Under secular law as well as Hindu law

The mother usually gets custody of the minor child, under the age of five.Fathers get custody of older boys and mothers of older girls, but it is not a strict rule and is primarily decided based on the child’s interests.The choice of a child above the age of nine is considered.A mother who is proven to neglect or ill-treat the child is not given custody.

Custody under Muslim Law

As per the Muslim Law, only the mother holds the ultimate right to seek her child/children’s custody under the Right of Hizanat as long as she is not convicted or found guilty of any misconduct. The father’s right of Hizanat is applicable only in the absence of an able mother.

Custody under Christian Law

If divorce is inevitable, acrimonious battles cannot be the option to settle issues of child custody and access. Custody of a child only implies to whom the child will physically reside with. Both parents continue to be natural guardians.

Helpful information

The thinking has shifted from custody and access being the ‘right of a parent’ to being the ‘right of a child’. The principle on which custody is decided is the ‘best interests of the child’. Therefore, the parent who can take better care of the child’s emotional, educational, social and medical needs is favoured.

The earning capacity of the parent does not determine custody, but the capacity to provide a safe and secure environment does. Even a mother who is a housewife can gain custody of the child and the father will be asked to provide child support.

The mother is the preferred custodial parent when the child is less than fiveyears old. The opinion of a child who is over nine years old will be considered.

The non-custodial parent can get different types of access to the child based on circumstances and convenience. For example, court could grant weekly, fortnightly, daily or monthly visitation rights. It can be day or overnight access. It could also be free access with no fixed schedule, but as per the parents’ and the child’s convenience.

The parents can agree to a one-time amount or a staggered payment at different stages of the child’s educational life or a monthly payment with incremental increase. The child support should cover the child’s educational and nominal lifestyle expenses.
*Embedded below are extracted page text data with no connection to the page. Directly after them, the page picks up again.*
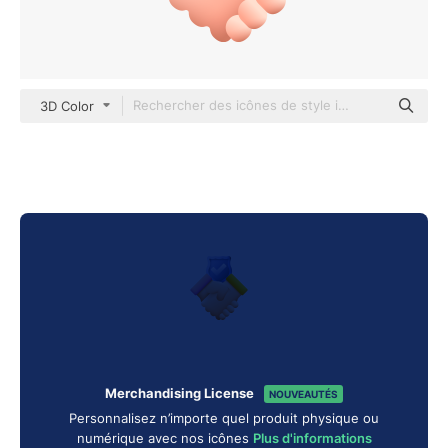
3D Color
Merchandising License
NOUVEAUTÉS
Personnalisez n’importe quel produit physique ou
numérique avec nos icônes
Plus d'informations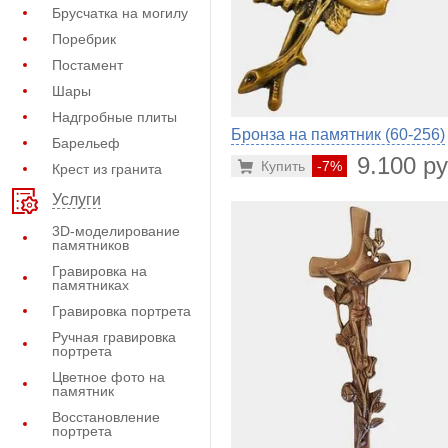
Брусчатка на могилу
Поребрик
Постамент
Шары
Надгробные плиты
Бронза на памятник (60-256)
Барельеф
9.100 ру
Купить
-7%
Крест из гранита
Услуги
3D-моделирование
памятников
Гравировка на
памятниках
Гравировка портрета
Ручная гравировка
портрета
Цветное фото на
памятник
Восстановление
портрета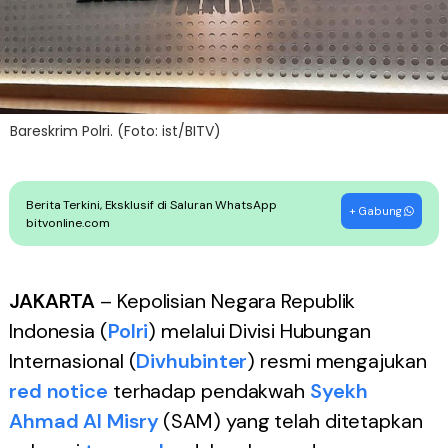
Bareskrim Polri. (Foto: ist/BITV)
Berita Terkini, Eksklusif di Saluran WhatsApp
+ Gabung
bitvonline.com
JAKARTA
– Kepolisian Negara Republik
Indonesia (
Polri
) melalui Divisi Hubungan
Internasional (
Divhubinter
) resmi mengajukan
red notice
terhadap pendakwah
Syekh
Ahmad Al Misry
(SAM) yang telah ditetapkan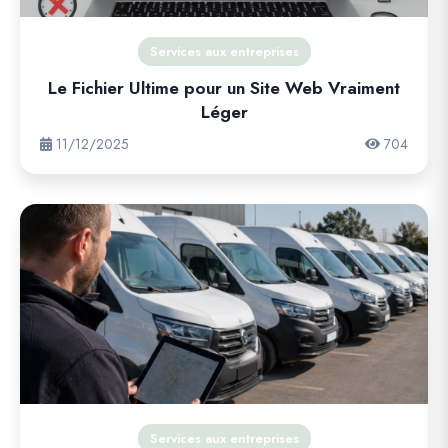
Services aux entreprises
Le Fichier Ultime pour un Site Web Vraiment
Léger
11/12/2025
704
Services aux entreprises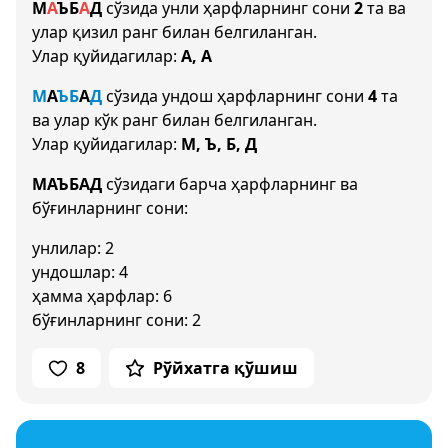
М
А
Ъ
Б
А
Д
сўзида унли ҳарфларнинг сони
2
та ва
улар қизил ранг билан белгиланган.
Улар қуйидагилар:
А, А
М
А
Ъ
Б
А
Д
сўзида ундош ҳарфларнинг сони
4
та
ва улар кўк ранг билан белгиланган.
Улар қуйидагилар:
М, Ъ, Б, Д
МАЪБАД
сўзидаги барча ҳарфларнинг ва
бўғинларнинг сони:
унлилар: 2
ундошлар: 4
ҳамма ҳарфлар: 6
бўғинларнинг сони: 2
8
Рўйхатга қўшиш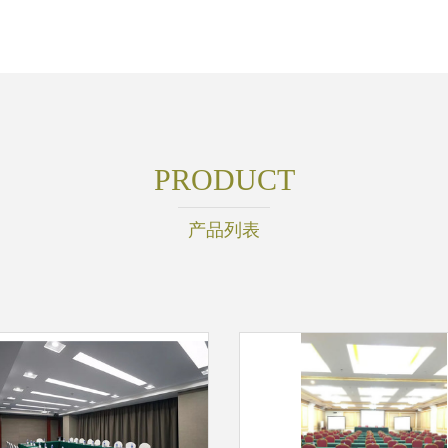
PRODUCT
产品列表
The court is parens patriae or the ultimate guardian of the child. So the child’s property is protected by law, and terms of custody, visitation and child support can be altered in changed circumstances in the interest of the child.

Other interesting rulings

A Supreme Court bench headed by Justice Vikramjit Sen had ruled that an unwed mother does not have to take consent from the biological father of the child, or reveal his identity for sole guardianship of the child.

The Delhi High Court has ruled that using the mother’s name is sufficient for a child to apply for a passport when the child is being brought up by a single mother without any involvement from the father.